What this task involves. Repeat the following entries exactly, excluding pictures.

Supplied material.
################
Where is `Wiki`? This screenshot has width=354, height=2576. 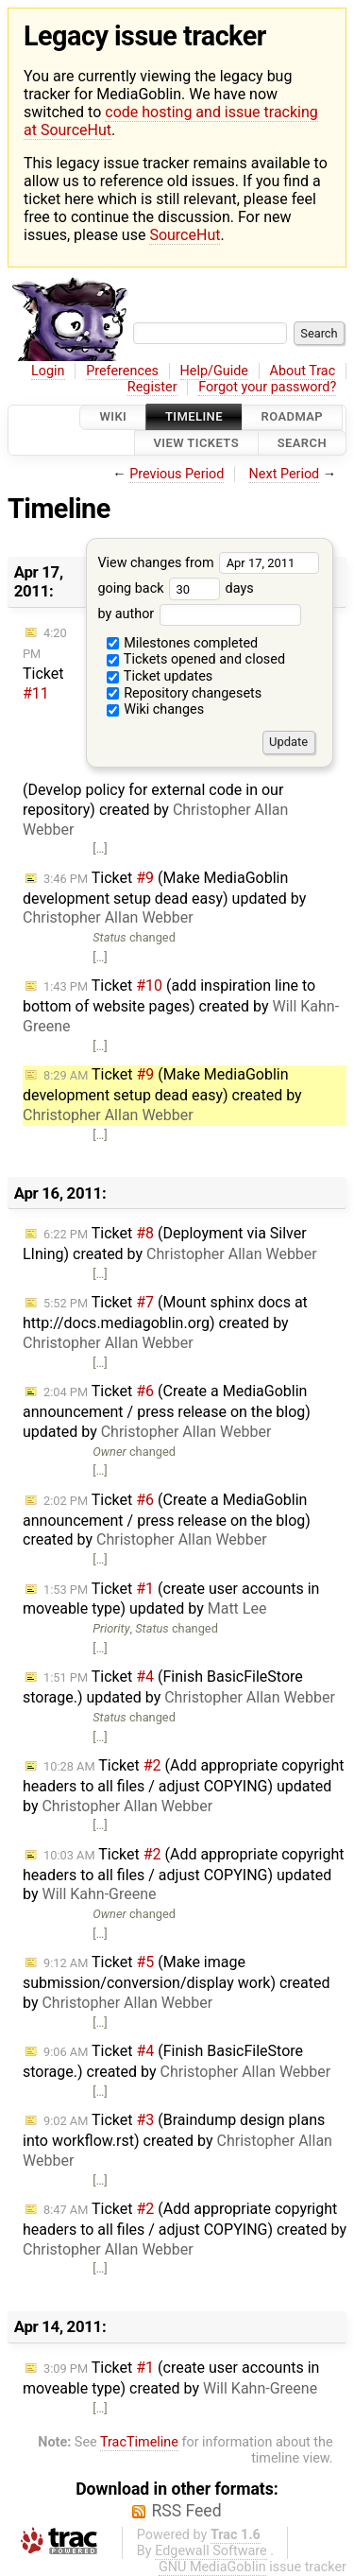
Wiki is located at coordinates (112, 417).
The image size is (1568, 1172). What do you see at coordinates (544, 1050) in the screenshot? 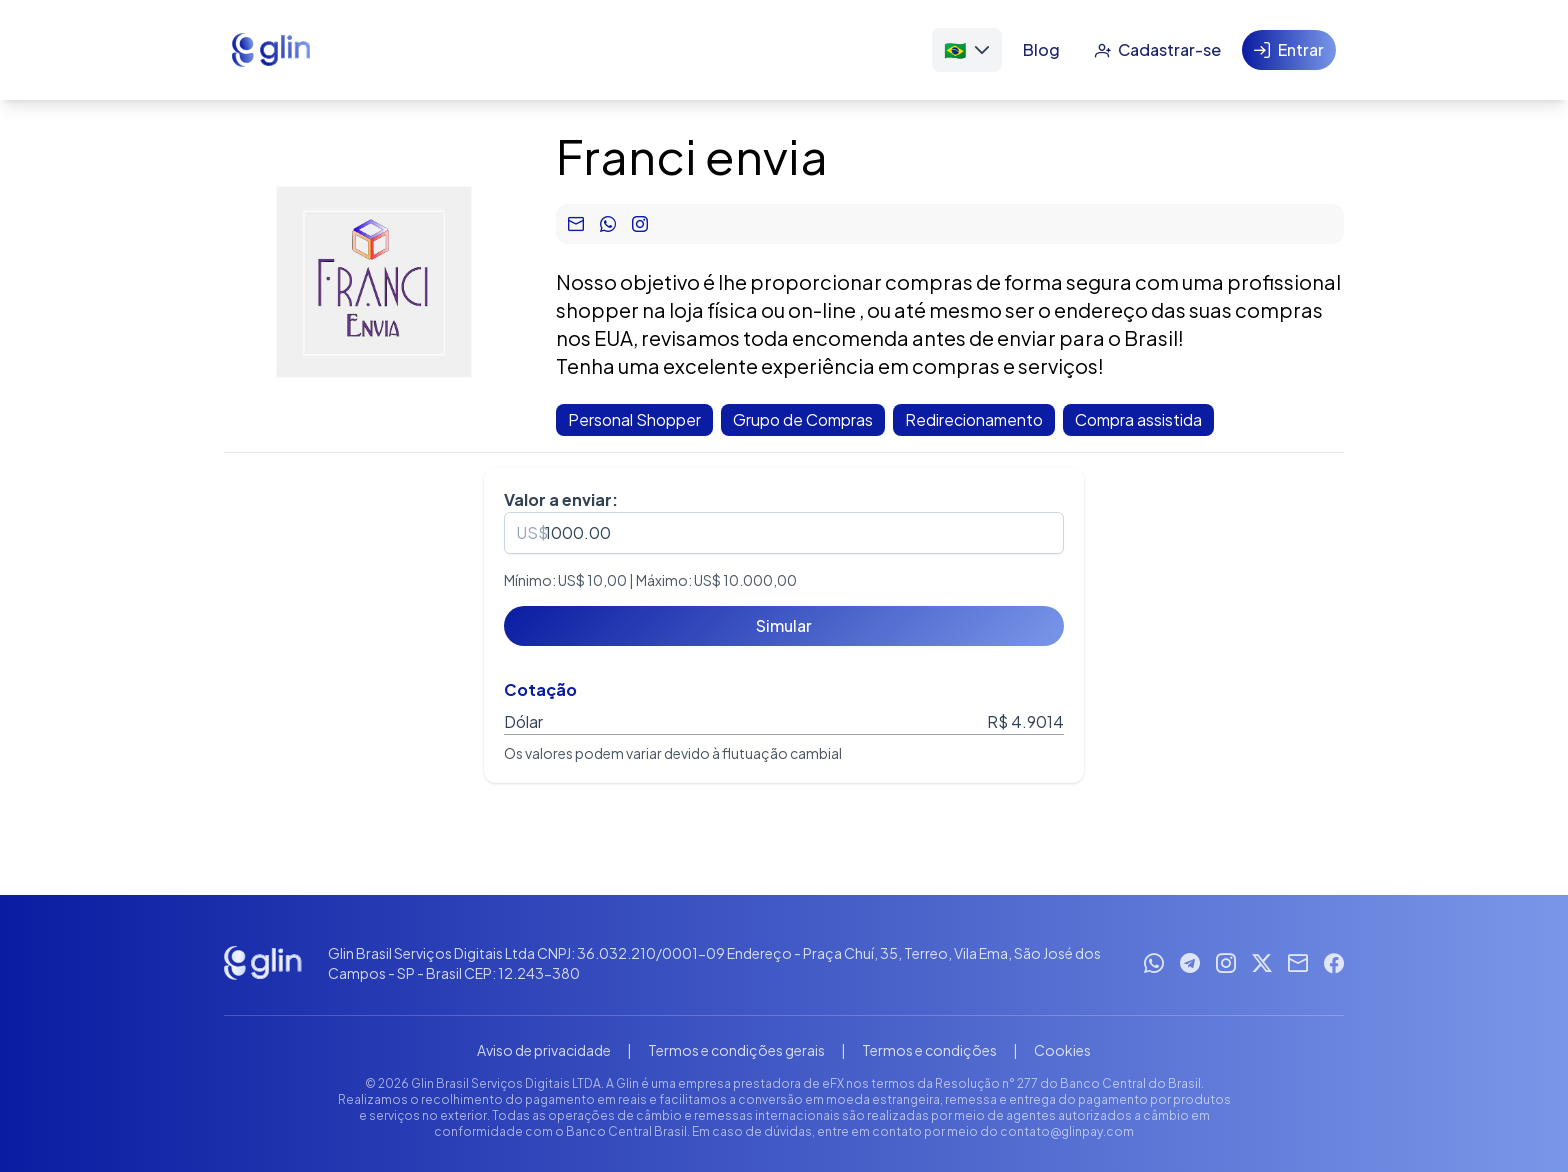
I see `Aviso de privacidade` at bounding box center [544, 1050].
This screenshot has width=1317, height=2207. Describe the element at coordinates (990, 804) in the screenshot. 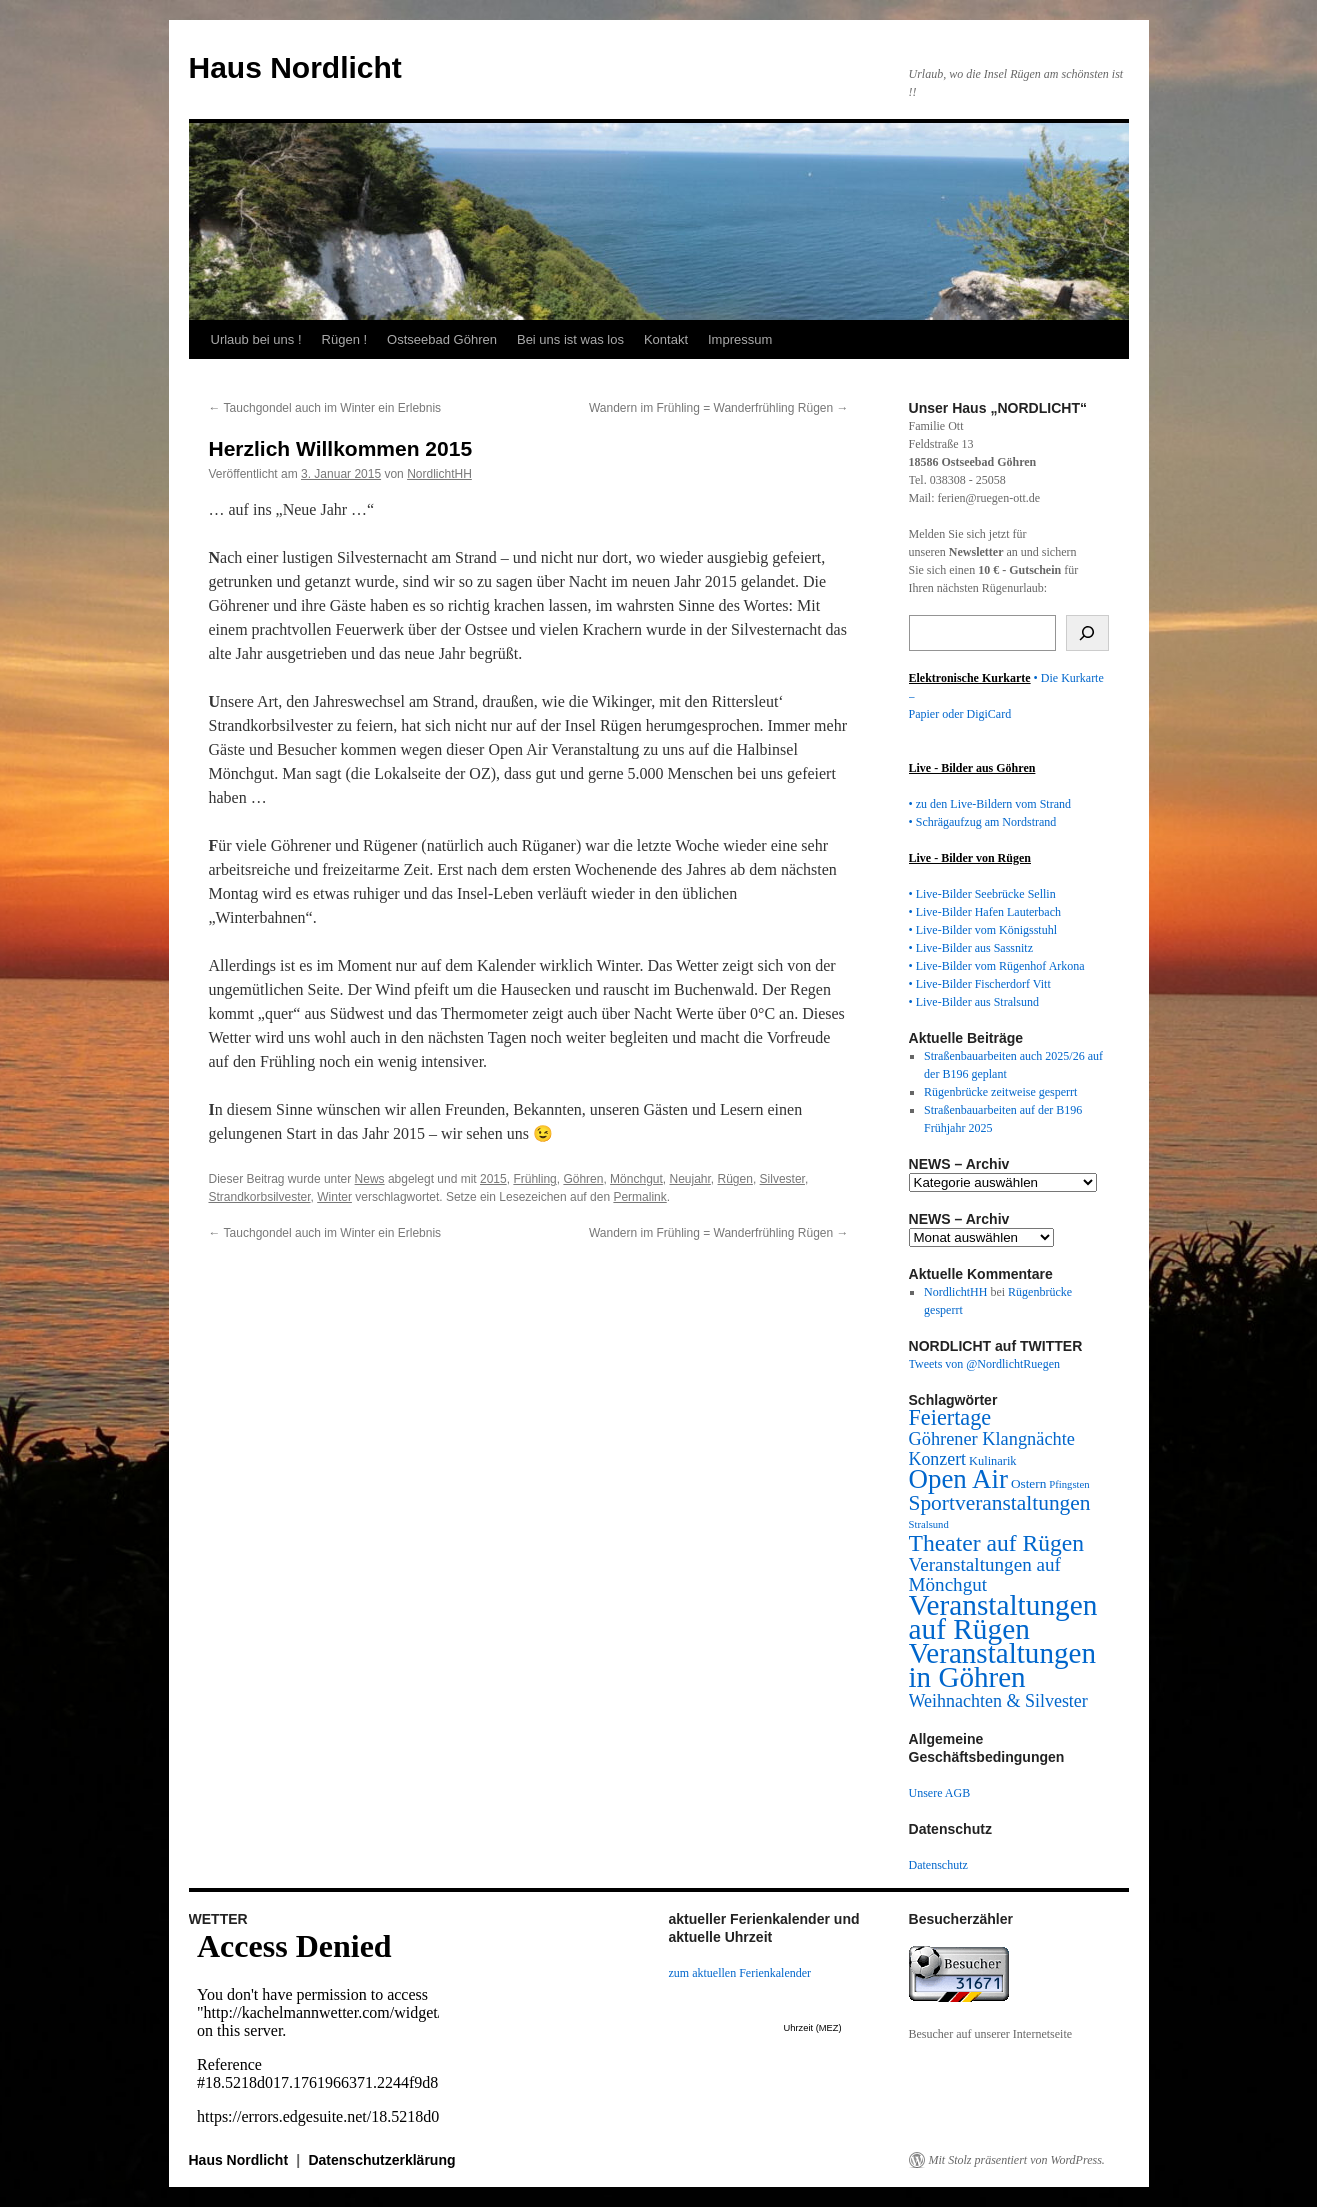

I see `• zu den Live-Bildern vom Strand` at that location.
################
Response below.
Where is `Wiki`? This screenshot has width=354, height=2576. 
Wiki is located at coordinates (112, 417).
The image size is (1568, 1172). What do you see at coordinates (544, 1050) in the screenshot? 
I see `Aviso de privacidade` at bounding box center [544, 1050].
This screenshot has width=1317, height=2207. Describe the element at coordinates (990, 804) in the screenshot. 

I see `• zu den Live-Bildern vom Strand` at that location.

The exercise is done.